⟨

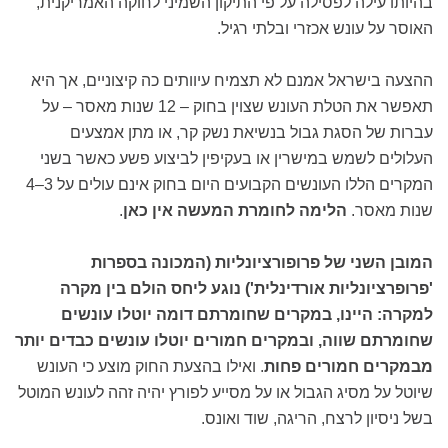
בהיותו עילה לפסילה על פי התיקון השמיני לחוקה האמריקנית,
האוסר על עונש אכזרי ובלתי רגיל.
ההצעה בישראל אמנם לא תצמיח עיוותים כה קיצוניים, אך היא
תאפשר את הטלת העונש שצוין בחוק – 12 שנות מאסר – על
עברות של הסגת גבול בנשיאת נשק קר, או מתן אמצעים
העלולים לשמש במישרין או בעקיפין לביצוע פשע כאשר בשני
המקרים הללו העונשים הקבועים היום בחוק אינם עולים על 3–4
שנות מאסר.
הלימה לחומרת המעשה אין כאן
.
המובן השני של פרופורציונליות (המכונה בספרות
'פרופרציונליות אורדינלית') נוגע ליחס הולם בין מקרה
למקרה: היינו, במקרים שחומרתם דומה יוטלו עונשים
שחומרתם שווה, ובמקרים חמורים יוטלו עונשים כבדים יותר
מבמקרים חמורים פחות
. ואילו בהצעת החוק מוצע כי העונש
שיוטל על מסיג הגבול או על מסייע לפורץ יהיה זהה לעונש המוטל
בשל ניסיון לרצח, הריגה, שוד ואונס.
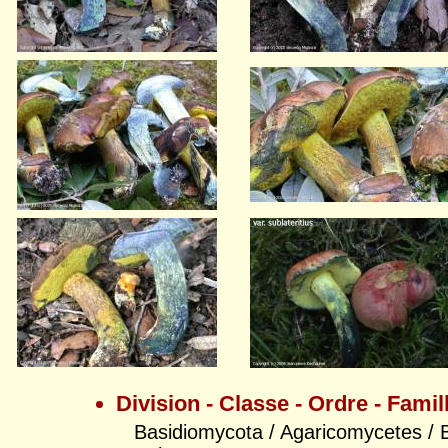
Division - Classe - Ordre - Famil
Basidiomycota / Agaricomycetes / B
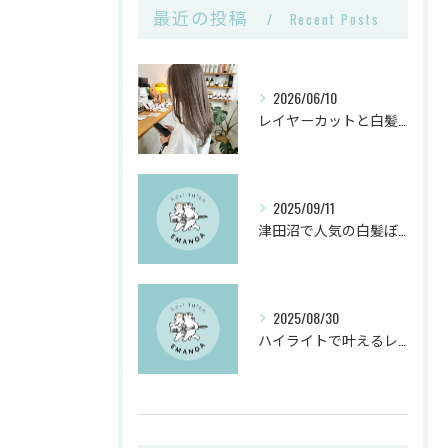
最近の投稿
Recent Posts
2026/06/10
レイヤーカットと白髪ぼかしカラーで千葉県船橋市の髪悩みを解決
2025/09/11
津田沼で人気の白髪ぼかしヘアサロンとは？
2025/08/30
ハイライトで叶えるレイヤーカットと白髪ぼかしのヴィーガンカラー活用術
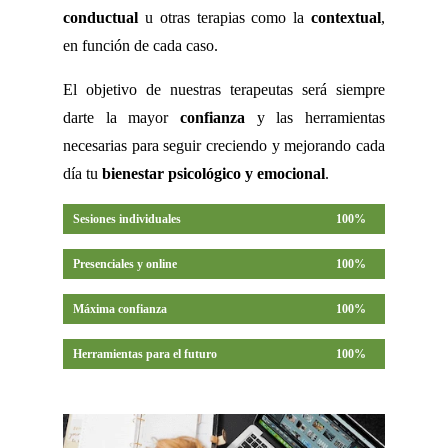
conductual
u otras terapias como la
contextual
,
en función de cada caso.
El objetivo de nuestras terapeutas será siempre
darte la mayor
confianza
y las herramientas
necesarias para seguir creciendo y mejorando cada
día tu
bienestar psicológico y emocional
.
Sesiones individuales
100%
Presenciales y online
100%
Máxima confianza
100%
Herramientas para el futuro
100%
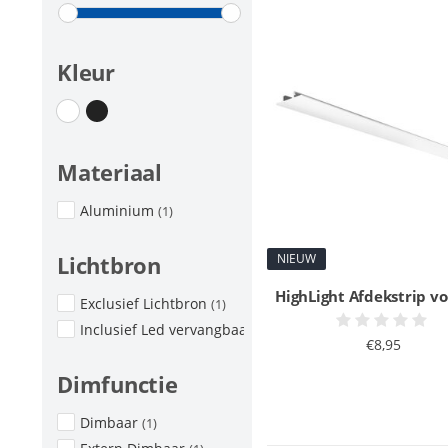
Kleur
Materiaal
Aluminium
(1)
NIEUW
Lichtbron
HighLight Afdekstrip vo
Exclusief Lichtbron
(1)
Inclusief Led vervangbaar
(1)
€8,95
Dimfunctie
Dimbaar
(1)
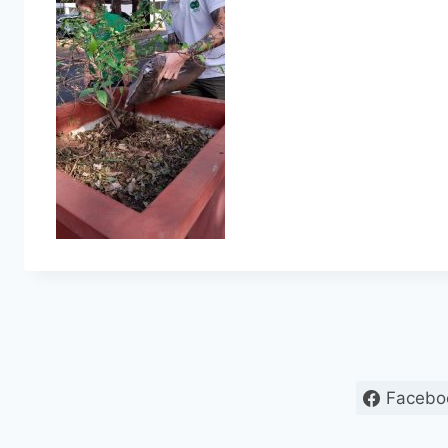
Facebo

⟩

Leave the pictures out and reproduce exactly the lines from the line with "שחומרתם שווה, ובמקרים" to the end of the material above.

שחומרתם שווה, ובמקרים חמורים יוטלו עונשים כבדים יותר
מבמקרים חמורים פחות
. ואילו בהצעת החוק מוצע כי העונש
שיוטל על מסיג הגבול או על מסייע לפורץ יהיה זהה לעונש המוטל
בשל ניסיון לרצח, הריגה, שוד ואונס.
Division - Classe - Ordre - Famil
Basidiomycota / Agaricomycetes / B
最近の投稿
Recent Posts
2026/06/10
レイヤーカットと白髪ぼかしカラーで千葉県船橋市の髪悩みを解決
2025/09/11
津田沼で人気の白髪ぼかしヘアサロンとは？
2025/08/30
ハイライトで叶えるレイヤーカットと白髪ぼかしのヴィーガンカラー活用術
conductual
u otras terapias como la
contextual
,
en función de cada caso.
El objetivo de nuestras terapeutas será siempre
darte la mayor
confianza
y las herramientas
necesarias para seguir creciendo y mejorando cada
día tu
bienestar psicológico y emocional
.
Sesiones individuales
100%
Presenciales y online
100%
Máxima confianza
100%
Herramientas para el futuro
100%
Kleur
Materiaal
Aluminium
(1)
NIEUW
Lichtbron
HighLight Afdekstrip vo
Exclusief Lichtbron
(1)
Inclusief Led vervangbaar
(1)
€8,95
Dimfunctie
Dimbaar
(1)
Facebo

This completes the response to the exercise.